While she acknowledged that no one GP could solve the issue of access and affordability, Dr Holdenson Kimura said there was a role for GPs to play in advocating for patients they were concerned about.
“In Australia, only four in 10 eligible people are actually participating in bowel cancer screening,” the GP said.
“We know that when GPs have conversations with their patients about screening, patients trust their advice.
“They want to follow through on it and it, it’s really the thing that makes the biggest difference.
“And then off the back of a positive faecal occult blood test or the screening test, the GP plays a critical role in referring that patient to have a colonoscopy with really a high-quality referral.”
Guidance on comprehensive referrals makes up the first part of the new colonoscopy clinical care standard.
The standard now states that each referral should include an indication, presenting symptoms and the clinical concern, results of previous investigations, all relevant medical and family history, current medicines and previous relevant treatment.

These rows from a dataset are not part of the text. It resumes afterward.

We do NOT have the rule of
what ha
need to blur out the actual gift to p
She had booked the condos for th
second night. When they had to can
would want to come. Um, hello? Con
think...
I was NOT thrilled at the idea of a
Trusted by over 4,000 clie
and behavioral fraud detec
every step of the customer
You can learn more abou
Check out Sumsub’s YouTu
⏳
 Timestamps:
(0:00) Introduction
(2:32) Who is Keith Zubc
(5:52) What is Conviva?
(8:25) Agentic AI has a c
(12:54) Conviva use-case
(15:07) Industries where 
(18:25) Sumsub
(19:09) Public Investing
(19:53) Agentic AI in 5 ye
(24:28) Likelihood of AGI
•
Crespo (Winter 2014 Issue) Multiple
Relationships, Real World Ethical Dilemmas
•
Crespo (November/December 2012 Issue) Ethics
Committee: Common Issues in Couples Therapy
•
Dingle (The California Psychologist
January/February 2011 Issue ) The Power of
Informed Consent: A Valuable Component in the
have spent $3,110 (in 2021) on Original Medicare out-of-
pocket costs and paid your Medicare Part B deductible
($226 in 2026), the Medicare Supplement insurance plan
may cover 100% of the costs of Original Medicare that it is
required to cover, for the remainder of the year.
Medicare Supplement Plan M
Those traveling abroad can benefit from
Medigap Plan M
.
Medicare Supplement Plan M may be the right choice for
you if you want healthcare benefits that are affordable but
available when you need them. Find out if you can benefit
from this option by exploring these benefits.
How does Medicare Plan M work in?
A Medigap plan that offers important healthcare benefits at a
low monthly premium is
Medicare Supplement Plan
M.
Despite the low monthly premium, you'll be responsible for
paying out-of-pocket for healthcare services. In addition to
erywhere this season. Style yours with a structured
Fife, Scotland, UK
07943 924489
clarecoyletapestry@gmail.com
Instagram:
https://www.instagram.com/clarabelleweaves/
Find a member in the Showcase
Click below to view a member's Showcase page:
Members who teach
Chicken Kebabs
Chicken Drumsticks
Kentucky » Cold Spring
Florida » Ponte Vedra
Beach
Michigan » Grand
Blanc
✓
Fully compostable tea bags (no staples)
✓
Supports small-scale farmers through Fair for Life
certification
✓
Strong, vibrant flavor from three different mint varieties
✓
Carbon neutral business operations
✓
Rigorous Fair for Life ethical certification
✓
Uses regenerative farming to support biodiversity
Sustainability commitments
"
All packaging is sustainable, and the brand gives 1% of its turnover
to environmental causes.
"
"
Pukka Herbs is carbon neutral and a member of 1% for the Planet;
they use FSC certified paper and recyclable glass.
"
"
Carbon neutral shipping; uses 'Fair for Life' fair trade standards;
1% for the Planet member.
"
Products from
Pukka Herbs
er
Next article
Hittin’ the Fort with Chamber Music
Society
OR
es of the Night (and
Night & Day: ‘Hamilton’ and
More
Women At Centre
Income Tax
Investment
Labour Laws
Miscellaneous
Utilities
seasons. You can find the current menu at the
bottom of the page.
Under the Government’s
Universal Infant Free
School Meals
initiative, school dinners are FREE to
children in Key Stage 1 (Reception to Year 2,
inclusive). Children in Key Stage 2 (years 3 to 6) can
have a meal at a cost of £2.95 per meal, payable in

“I think that the standards are very good at emphasising the importance of a quality referral, detailing the patient’s presentation, symptoms, family history and other medical history that’s that may impact in their medications, of course, and communicating all of those details, including previous reports or faecal occult blood tests to the colonoscopist,” Professor Devereaux said.
“But it’s two phases; it’s from the primary care, and then … it’s the receipt by the colonoscopist.
“[The colonoscopist], who could be a physician or a surgeon, [needs] to look at that referral and then determine if it’s appropriate for the patient to have a colonoscopy, and to assess that it’s appropriate for that patient in that it’s a safe procedure for them in the context of their age and their medical history.
“I think that’s a really important piece, and that’s been strengthened in this update of the colonoscopy clinical care standard.”
The other area of importance for gastroenterologists, according to Professor Devereaux, is the final quality statement, which covers reporting and follow up.
The standard now advises doctors to upload the report and results to the patient’s healthcare record and My Health Record where available.
It also encourages reports for patients who underwent a colonoscopy as a result of a positive iFOBT through the National Bowel Cancer Screening Program to be uploaded to the National Cancer Screening Registry.
“It focuses on communication where there is a very clear, accurate report that’s communicated to the referring doctor, all other doctors involved in that patient’s care and the patient,” Professor Devereaux said.
“[It should include] not just why the procedure was done, the indication, the findings, but also the histology, the microscopic assessment of any biopsies, and in particular, of any polyps that were taken.
“And [it also states] that that report is then concluded with the need for either a review, immediate management, or a subsequent surveillance colonoscopy and when that needs to be done, three years, five years, 10 years, and that the patient has been entered into a recall system.
“I think that communication piece at the beginning and the end [of the standard] is really impactful.”